The implementation is using Python, but can easily be ported to other languages:
The idea is to “flatten” the number (e.g. 3 becomes “111” and 5 becomes “11111”), and then try to group the 1’s into multiple equal groups. If we succeed to group, the number isn’t prime, otherwise it’s prime (with the exception of the number 1).
It works because the so-called “regular expression”, isn’t actually regular.
return re.match(r'^1?$|^(11+?)\1+$', "1" * n) == None;
The first part of the regexp “^1?$” matches a string with an optional “1″, that is, it matches the empty string, and the string “1″, which are the “flat” representations of 0 and 1 respectively. This is because Zero and One are special cases, and are not prime.
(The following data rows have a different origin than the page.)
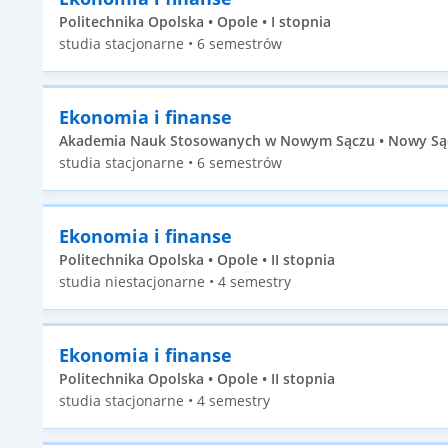
Politechnika Opolska • Opole • I stopnia
studia stacjonarne • 6 semestrów
Ekonomia i finanse
Akademia Nauk Stosowanych w Nowym Sączu • Nowy Sącz
studia stacjonarne • 6 semestrów
Ekonomia i finanse
Politechnika Opolska • Opole • II stopnia
studia niestacjonarne • 4 semestry
Ekonomia i finanse
Politechnika Opolska • Opole • II stopnia
studia stacjonarne • 4 semestry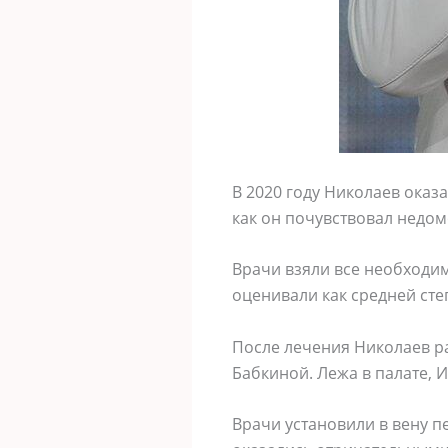
В 2020 году Николаев оказ
как он почувствовал недом
Врачи взяли все необходи
оценивали как средней сте
После лечения Николаев ра
Бабкиной. Лежа в палате, И
Врачи установили в вену п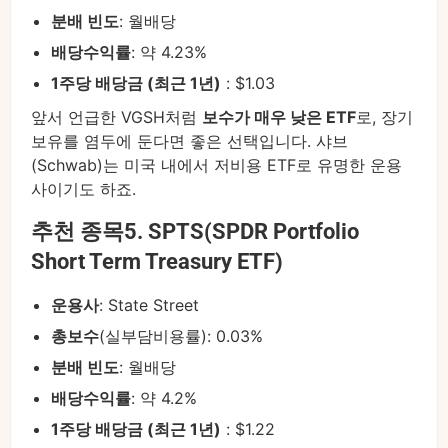
분배 빈도
: 월배당
배당수익률
: 약 4.23%
1주당 배당금 (최근 1년)
: $1.03
앞서 언급한 VGSH처럼
보수가 매우 낮은 ETF
로, 장기
보유를 염두에 둔다면 좋은 선택입니다. 샤브
(Schwab)는 미국 내에서 저비용 ETF로 유명한 운용
사이기도 하죠.
추천 종목5. SPTS(SPDR Portfolio
Short Term Treasury ETF)
운용사
: State Street
총보수
(실부담비용률): 0.03%
분배 빈도
: 월배당
배당수익률
: 약 4.2%
1주당 배당금 (최근 1년)
: $1.22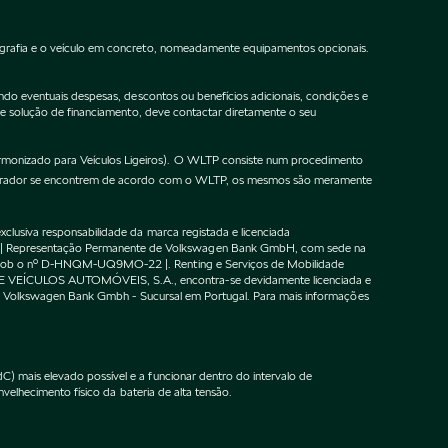
ografia e o veículo em concreto, nomeadamente equipamentos opcionais.
do eventuais despesas, descontos ou benefícios adicionais, condições e
de solução de financiamento, deve contactar diretamente o seu
onizado para Veículos Ligeiros). O WLTP consiste num procedimento
gurador se encontrem de acordo com o WLTP, os mesmos são meramente
lusiva responsabilidade da marca registada e licenciada
 | Representação Permanente de Volkswagen Bank GmbH, com sede na
F sob o nº D-HNQM-UQ9MO-22 |. Renting e Serviços de Mobilidade
DE VEÍCULOS AUTOMÓVEIS, S.A., encontra-se devidamente licenciada e
m o Volkswagen Bank Gmbh - Sucursal em Portugal. Para mais informações
 mais elevado possível e a funcionar dentro do intervalo de
velhecimento físico da bateria de alta tensão.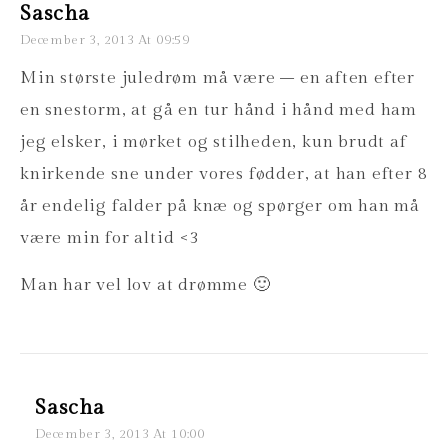
Sascha
December 3, 2013 At 09:59
Min største juledrøm må være – en aften efter
en snestorm, at gå en tur hånd i hånd med ham
jeg elsker, i mørket og stilheden, kun brudt af
knirkende sne under vores fødder, at han efter 8
år endelig falder på knæ og spørger om han må
være min for altid <3
Man har vel lov at drømme 🙂
Sascha
December 3, 2013 At 10:00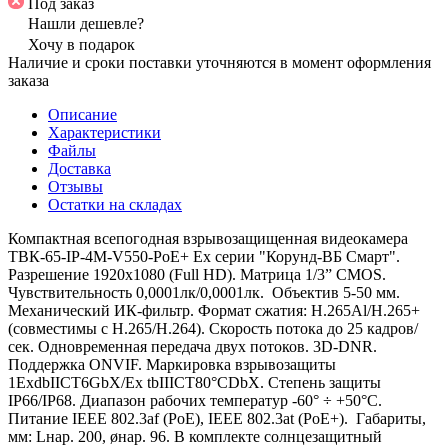
Под заказ
Нашли дешевле?
Хочу в подарок
Наличие и сроки поставки уточняются в момент оформления
заказа
Описание
Характеристики
Файлы
Доставка
Отзывы
Остатки на складах
Компактная всепогодная взрывозащищенная видеокамера
ТВК-65-IP-4М-V550-PoE+ Ex серии "Корунд-ВБ Смарт".
Разрешение 1920х1080 (Full HD). Матрица 1/3” CMOS.
Чувствительность 0,0001лк/0,0001лк. Объектив 5-50 мм.
Механический ИК-фильтр. Формат сжатия: H.265Al/H.265+
(совместимы с H.265/H.264). Скорость потока до 25 кадров/
сек. Одновременная передача двух потоков. 3D-DNR.
Поддержка ONVIF. Маркировка взрывозащиты
1ExdbIICT6GbX/Ex tbIIICT80°CDbX. Степень защиты
IP66/IP68. Диапазон рабочих температур -60° ÷ +50°С.
Питание IEEE 802.3af (PoE), IEEE 802.3at (PoE+). Габариты,
мм: Lнар. 200, øнар. 96. В комплекте солнцезащитный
The second part tries to match a string of “start of line”, then two 1’s or more ^(11+?), then it tries to find one or more times the previous match (\1+). then end of line $.
i.e. try to divide the 1’s into two or more groups of two, if failed, try two or more groups of three, etc… in general: try to divide the sticks into two or more groups of “two or more”. Which is exactly the definition of a non-prime number (a.k.a composite number).
So, if the regexp succeeds to match the pattern, the number is not prime. If it fails, the number is prime.
Note about ^(11+?):
This is almost the same as ^(11+) but, with one difference: using (+?) instead of (+) means “match minimally”, as opposed to “match greedily”.
For example, consider the string “aaaa” and the regexp ‘(a+)\1+’ the regexp will match the string, the value of \1 will be “aa”, since the a+ pattern matched the longest string which allows the regexp to match the string.
The regexp ‘(a+?)\1+’ will also match the string, but the value of \1 will be “a”, because this time (a+?) looked for the minimal match which will allow the regexp to match the string.
In our case, the use of (+?) instead of (+) does not affect correctness. The only difference is related to performance, because it tries small groups first, rather than big groups first.